“People are aware that they cannot continue in the same old way but are immobilized because they cannot imagine an alternative. . . . We need a vision that recognizes that we are at one of the great turning points in human history when the survival of our planet and the restoration of our humanity require a great sea change in our ecological, economic, political, and spiritual values.”
A prominent activist her entire adult life, Grace Lee was born in Rhode Island in 1915, the daughter of Chinese immigrants. She studied at Barnard College and Bryn Mawr, receiving her Ph.D. in 1940. Her studies in philosophy and the writings of Marx, Hegel, and Margaret Mead led not to a life in academia, but rather to a lifetime of social activism.
Lee´s activism began in Chicago, where she joined the movement for tenants’ rights, and then the Workers Party, a splinter group of the Socialist Workers Party. In these associations, as well as in her involvement with the 1941 March on Washington, Lee focused on marginalized groups such as women and people of color. In 1953, Lee married black auto worker and activist James Boggs and moved to Detroit, where she remained an activist for another six decades, until her death, at age one hundred, in 2015.
Grace Lee Boggs embraced a philosophy of constant questioning—not just of who we are as individuals, but of how we relate to those in our community and country, to those in other countries, and to the local and global environment.

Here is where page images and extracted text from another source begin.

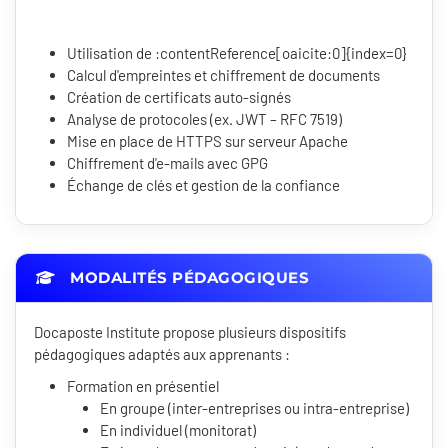
Utilisation de :contentReference[oaicite:0]{index=0}
Calcul d'empreintes et chiffrement de documents
Création de certificats auto-signés
Analyse de protocoles (ex. JWT – RFC 7519)
Mise en place de HTTPS sur serveur Apache
Chiffrement d'e-mails avec GPG
Échange de clés et gestion de la confiance
MODALITÉS PÉDAGOGIQUES
Docaposte Institute propose plusieurs dispositifs
pédagogiques adaptés aux apprenants :
Formation en présentiel
En groupe (inter-entreprises ou intra-entreprise)
En individuel (monitorat)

Boggs rejected the stereotypical radical idea that capitalist society is just something to be done away with, believing more that “you cannot change any society unless you take responsibility for it, unless you see yourself as belonging to it and responsible for changing it.”
She believed that it is by working together in small groups that positive social change can happen, not in large revolutions where one group of power simply changes position with another.
With this philosophy, she and her husband founded Detroit Summer in 1992, a community movement bringing together people of all races, cultures, and ages to rebuild Detroit—a city Boggs has described as “a symbol of the end of industrial society . . . buildings that were once architectural marvels, like the Book Cadillac hotel and Union Station, lie in ruins. . . and in most neighborhoods people live behind triple-locked doors and barred windows.”
Working from the ground up, Detroit Summer’s activities included planting community gardens in vacant lots, creating huge murals on buildings, and renovating houses. In more recent years, the Boggs Center to Nurture Community Leadership—along with other grassroots Detroit organizations growing out of Detroit Summer—continue the good work of Jimmy and Grace Lee Boggs.
Film director Grace Lee (unrelated) explored Boggs’s life and ideas in her documentary American Revolutionary: The Evolution of Grace Lee Boggs. The film premiered on PBS in 2014. Boggs’s books include Revolution and Evolution in the Twentieth Century (1974, cowritten with James Boggs); Women and the Movement to Build a New America (1977); Living for Change: An Autobiography (1998); and The Next American Revolution: Sustainable Activism for the Twenty-First Century (2011, cowritten with Scott Kurashige ). Boggs also advocated through her weekly column in the Michigan Citizen.
“We are not subversives,” she wrote. “We are struggling to change this country because we love it.”